La osita se levantó y se sentó con la Oruga, pidiéndole con una gran sonrisa que alegrara con ese gran humor a todos los que veía tristes. La oruga aceptó y le contó que él había derrotado a los animales más enormes que se imagine, que nada lo tumbaba y que jamás algo lo entristeció, que era muy fácil para el hacer reír a los demás . La osita sonrió y siguió sentándose con cada uno.

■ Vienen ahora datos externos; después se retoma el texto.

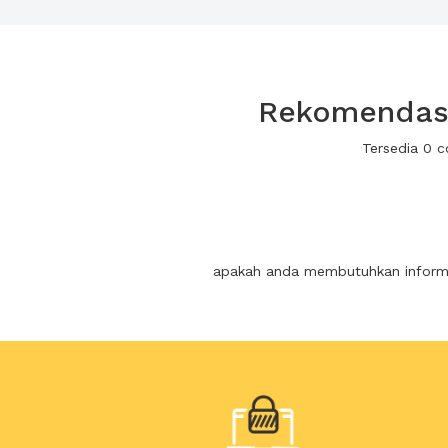
Rekomendasi 
Tersedia 0 c
apakah anda membutuhkan informas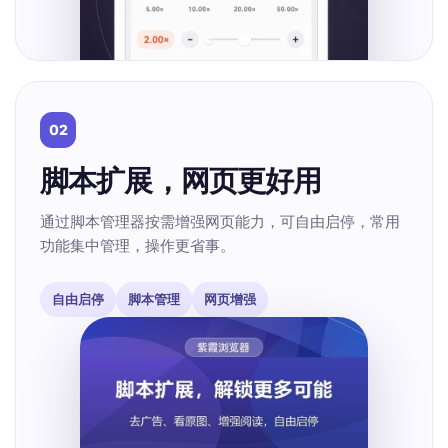
02
脚本扩展，网页更好用
通过脚本管理器按需增强网页能力，可自由启停，常用
功能集中管理，操作更省事。
自由启停
脚本管理
网页增强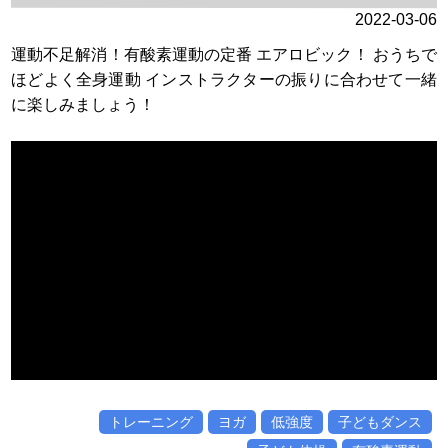
2022-03-06
運動不足解消！有酸素運動の定番 エアロビック！ おうちで
ほどよく全身運動 インストラクターの振りに合わせて一緒
に楽しみましょう！
トレーニング
ヨガ
低強度
子どもダンス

Al terminar, todos estaban calmados. La osita, les pidió que se pongan en una gran ronda , porque les contaría una historia mágica. Entonces empezó a contar :

“Hace mucho tiempo , hubo un día en que los objetos cobraron vida y pudieron hablar gracias a la magia de María , la oscuridad: un hada que lo oscurecía todo, para que en donde sea que se encuentre la luz, brille intensamente . Este es un cuento sobre lo que esperamos de las personas, y lo mucho que nos importan las palabras y lo que representan:

La cuchara que servía para mezclar, tomar él te, ponerle azúcar al café, despertó del eterno sueño gritando: -¡yo creo en mí, sirvo para algo más ! ¡No nací para ser cuchara!- el tenedor clavado en un pedazo de carne, la mirò perplejo y exclamó:

-¡Ja! los revolucionarios de hoy, se piensan que pueden ser algo más . Eres solo una cuchara, ¿para qué más podrías servir? ! deja de hablar tonterías y vuelve al cajón !

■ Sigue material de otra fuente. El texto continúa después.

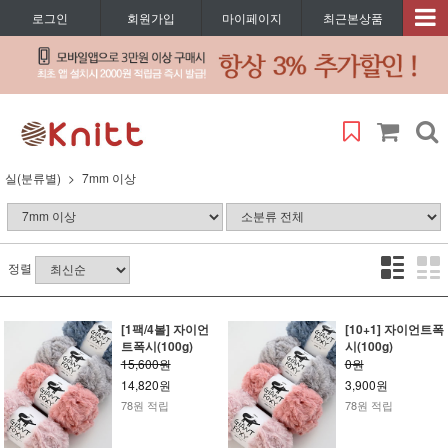
로그인
회원가입
마이페이지
최근본상품
실(분류별)
7mm 이상
정렬
[1팩/4볼] 자이언
[10+1] 자이언트폭
트폭시(100g)
시(100g)
15,600원
0원
14,820원
3,900원
78원 적립
78원 적립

La cuchara enojadísima, le contestò:

- ¡Que triste que nuestra vida sea solo para vivir condenados con una única utilidad y no vivir por lo que queremos ser, por lo que creemos ser ! ¡Yo me voy ! -Gritò.

“Quería viajar, en busca de una cuchara enorme, que había visto en la televisión: era una cuchara que estaba en la tierra con las flores, cavaba hoyitos. Hacía casitas para las flores, para que enraícen y crezcan. Quería ser una pala.”

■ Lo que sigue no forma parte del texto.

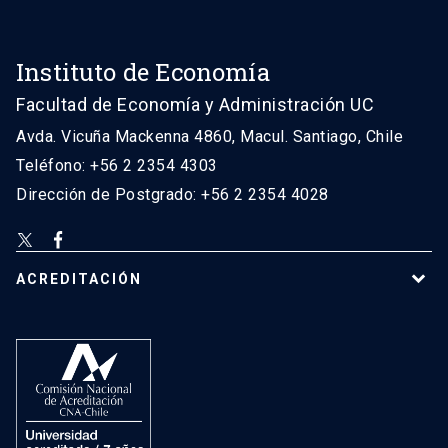
Instituto de Economía
Facultad de Economía y Administración UC
Avda. Vicuña Mackenna 4860, Macul. Santiago, Chile
Teléfono: +56 2 2354 4303
Dirección de Postgrado: +56 2 2354 4028
ACREDITACIÓN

-Recuerdo que un día, mi amo me uso para cavar un pozo y fue la sensación más hermosa del mundo. Pensé que se había equivocado porque me devolvió al cajón y jamás me llevó a cavar hoyitos de nuevo. Hasta que la vi! ¡era la reina de las cucharas! Y pensé: ¡yo también puedo serlo! - dijo la cuchara y dando un salto por la ventana de la cocina, escapó.

El tenedor perplejo, continúo clavado en la carne, sin contestar más nada.

-Bueno niños, quizás se pregunten por que les cuento esto. ¿Pero, no es así la vida? muchas veces nos creemos lo que nos dicen. Creemos que no podemos aprender, que nunca vamos a entender, que somos burros, que no podemos entristecernos, que somos demasiado pequeños, demasiado grandes, que no servimos para otra cosa que para lo que nos dicen.

No olvidemos que solo nosotros podemos lograr que las cosas cambien para nos y para los demás.- dijo ,la osita Esmeralda . Los niños miraron perplejos y empezaron a abrirse con la maestra:

Pipo el conejo, pidió disculpas por molestar a sus compañeros y contó que cuando iba a otro colegio, a él también lo molestaban; Los monos contaron el porqué de sus imitaciones, les hicieron creer que para ser monos es esencial que hagan monerías; la coneja se puso a llorar y gritando dijo :

-¡Ya no quiero ser perfecta ! no quiero esforzarme tanto , tengo miedo a equivocarme . Todos esperan mucho de mí.

La osita Maestra la miró a los ojos y les dijo:

- Esto que ven acá , es lo que hizo la cuchara en el cuento: fue libre.

Al final del día la maestra se despidió y camino a casa reflexionó: - Es cierto mi día no fue perfecto, mi día fue real.